WASHINGTON — President Barack Obama delivered an emotional plea Thursday for lawmakers to pass legislation intended to curb gun violence, saying Americans couldn’t possibly have forgotten the horror three months ago of 20 children shot to death in their elementary school in Newtown, Conn.
“Less than 100 days ago that happened, and the entire country was shocked,” Obama said. “And the entire country pledged we would do something about it and that this time would be different.
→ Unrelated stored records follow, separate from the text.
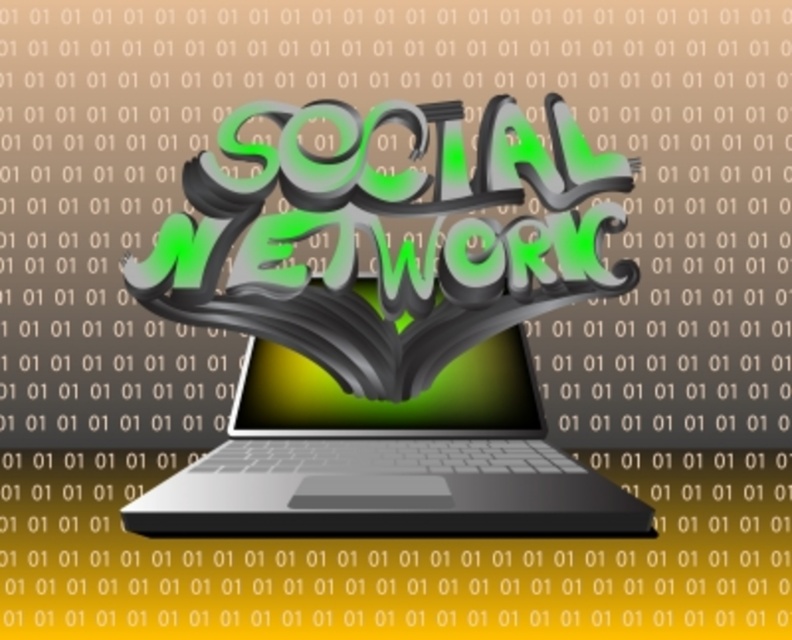 You are a photographer who needs to take a clear picture of the satin black laptop at center using a camera. The camera has a minimum focus distance of 16 inches. Can you take a clear photo without moving the camera or the laptop?

The satin black laptop at center and camera are 16.24 inches apart from each other. Since the minimum focus distance is 16 inches, the camera can focus on the laptop as the distance is slightly more than the required minimum. Therefore, you can take a clear photo without moving either.

You are an interior designer working on a project that requires precise placement of a satin black laptop at center. According to the provided coordinates, where should you position the laptop in the design layout?

The satin black laptop at center should be positioned at coordinates point (x=387, y=458) as specified in the description.

You are designing a poster for a tech conference and want to ensure the laptop and screen from the image are proportionally accurate. Given that the shiny metallic screen at center is 12 inches wide, what should be the minimum width of the satin black laptop at center to maintain the correct proportions?

The satin black laptop at center is bigger than shiny metallic screen at center. Since the screen is 12 inches wide, the laptop should be wider than 12 inches to maintain the correct proportions. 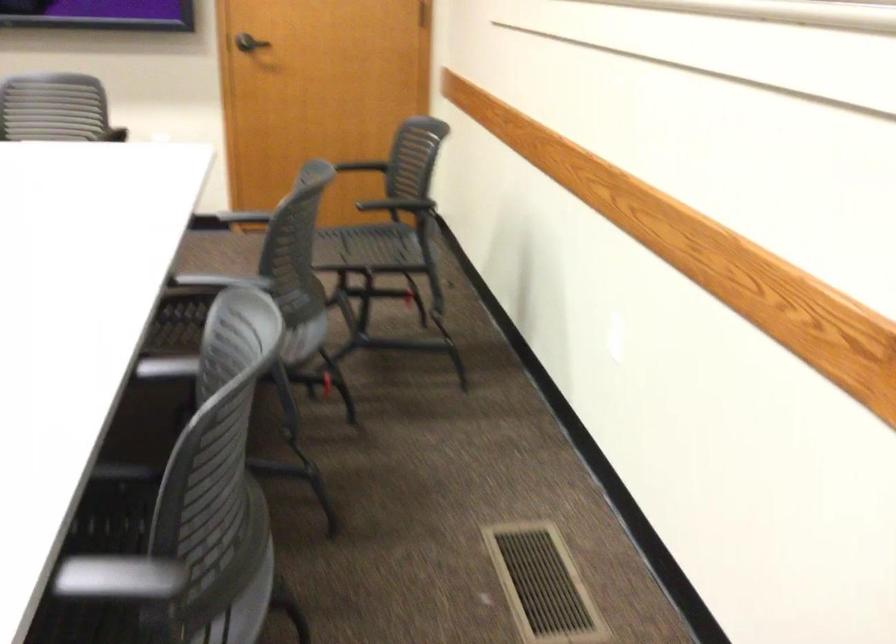 Locate an element on the screen. black door handle is located at coordinates (250, 43). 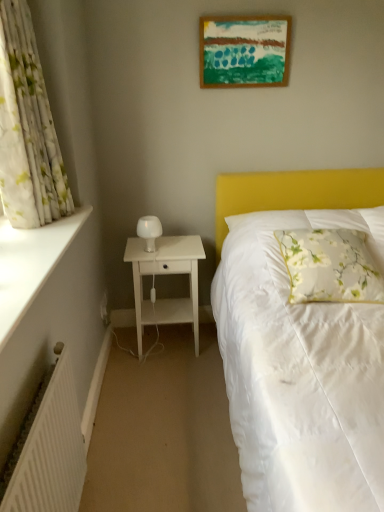 Question: Looking at their shapes, would you say white matte nightstand at left is wider or thinner than floral fabric pillow at right?

Choices:
 (A) thin
 (B) wide

Answer: (A)

Question: Looking at the image, does white matte nightstand at left seem bigger or smaller compared to floral fabric pillow at right?

Choices:
 (A) big
 (B) small

Answer: (A)

Question: Considering the real-world distances, which object is farthest from the white smooth window sill at left?

Choices:
 (A) wooden picture frame at upper center
 (B) white glossy bedside lamp at left
 (C) white floral fabric curtain at left
 (D) white ribbed radiator at lower left
 (E) white matte nightstand at left

Answer: (A)

Question: Which object is the farthest from the white floral fabric curtain at left?

Choices:
 (A) white smooth window sill at left
 (B) white matte nightstand at left
 (C) floral fabric pillow at right
 (D) white glossy bedside lamp at left
 (E) white ribbed radiator at lower left

Answer: (C) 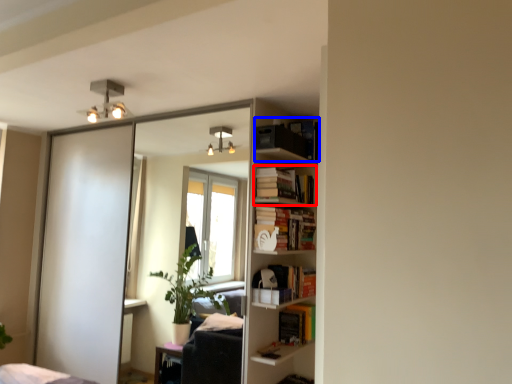 Question: Among these objects, which one is nearest to the camera, book (highlighted by a red box) or book (highlighted by a blue box)?

Choices:
 (A) book
 (B) book

Answer: (B) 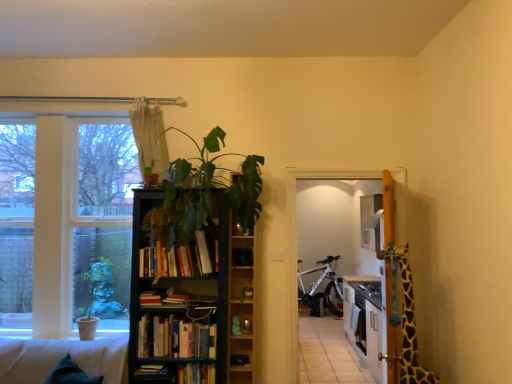 Describe the element at coordinates (191, 298) in the screenshot. This screenshot has height=384, width=512. I see `dark wood bookcase at center` at that location.

What do you see at coordinates (209, 187) in the screenshot?
I see `green leafy plant at center` at bounding box center [209, 187].

Describe the element at coordinates (61, 358) in the screenshot. I see `waffle-textured white couch at lower left` at that location.

At what (x,y) coordinates should I click in order to perform the action: click on dark wood bookcase at center. Please return your answer as a coordinate pair (x, y). Image resolution: width=512 pixels, height=384 pixels. Looking at the image, I should click on (191, 298).

Is dark wood bookcase at center facing away from hardcover book at center, which is counted as the 4th book, starting from the top?

Yes, dark wood bookcase at center's orientation is away from hardcover book at center, which is counted as the 4th book, starting from the top.

This screenshot has width=512, height=384. I want to click on book that is the 2nd one when counting leftward from the dark wood bookcase at center, so click(155, 374).

Which object is positioned more to the right, dark wood bookcase at center or hardcover book at center, which is the 1th book in bottom-to-top order?

Positioned to the right is dark wood bookcase at center.

Which object is further away from the camera, beige fabric curtain at upper center or dark wood bookcase at center?

beige fabric curtain at upper center is behind.

Does beige fabric curtain at upper center have a lesser height compared to dark wood bookcase at center?

Yes, beige fabric curtain at upper center is shorter than dark wood bookcase at center.

Where is `curtain positioned vertically above the dark wood bookcase at center (from a real-world perspective)`? The image size is (512, 384). curtain positioned vertically above the dark wood bookcase at center (from a real-world perspective) is located at coordinates (150, 139).

Considering the positions of objects beige fabric curtain at upper center and dark wood bookcase at center in the image provided, who is more to the right, beige fabric curtain at upper center or dark wood bookcase at center?

dark wood bookcase at center.

Is hardcover books at center, marked as the fourth book in a bottom-to-top arrangement, at the left side of hardcover books at center, the 2th book in the top-to-bottom sequence?

No, hardcover books at center, marked as the fourth book in a bottom-to-top arrangement, is not to the left of hardcover books at center, the 2th book in the top-to-bottom sequence.

Which point is more forward, (149, 258) or (160, 326)?

Result: Positioned in front is point (149, 258).

Which of these two, hardcover books at center, marked as the fourth book in a bottom-to-top arrangement, or hardcover books at center, the third book when ordered from bottom to top, is wider?

hardcover books at center, marked as the fourth book in a bottom-to-top arrangement.

Considering the relative sizes of beige fabric curtain at upper center and waffle-textured white couch at lower left in the image provided, is beige fabric curtain at upper center shorter than waffle-textured white couch at lower left?

No, beige fabric curtain at upper center is not shorter than waffle-textured white couch at lower left.

From the image's perspective, which one is positioned lower, beige fabric curtain at upper center or waffle-textured white couch at lower left?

Shame on us if we’ve forgotten.”
Obama, speaking at an event in the White House, urged every American to call members of Congress to urge them to put aside political considerations and vote for a series of proposals that polls find have support from most people.
“There are some powerful voices on the other side that are interested in running out the clock or changing the subject or drowning out the majority of the American people to prevent any of these reforms from happening at all,” he said. “They’re doing everything they can to make all our progress collapse under the weight of fear and frustration, or their assumption is that people will just forget about it.”
A spokesman for the National Rifle Association, the politically powerful gun rights organization, said Obama should stop holding news conferences and do his job.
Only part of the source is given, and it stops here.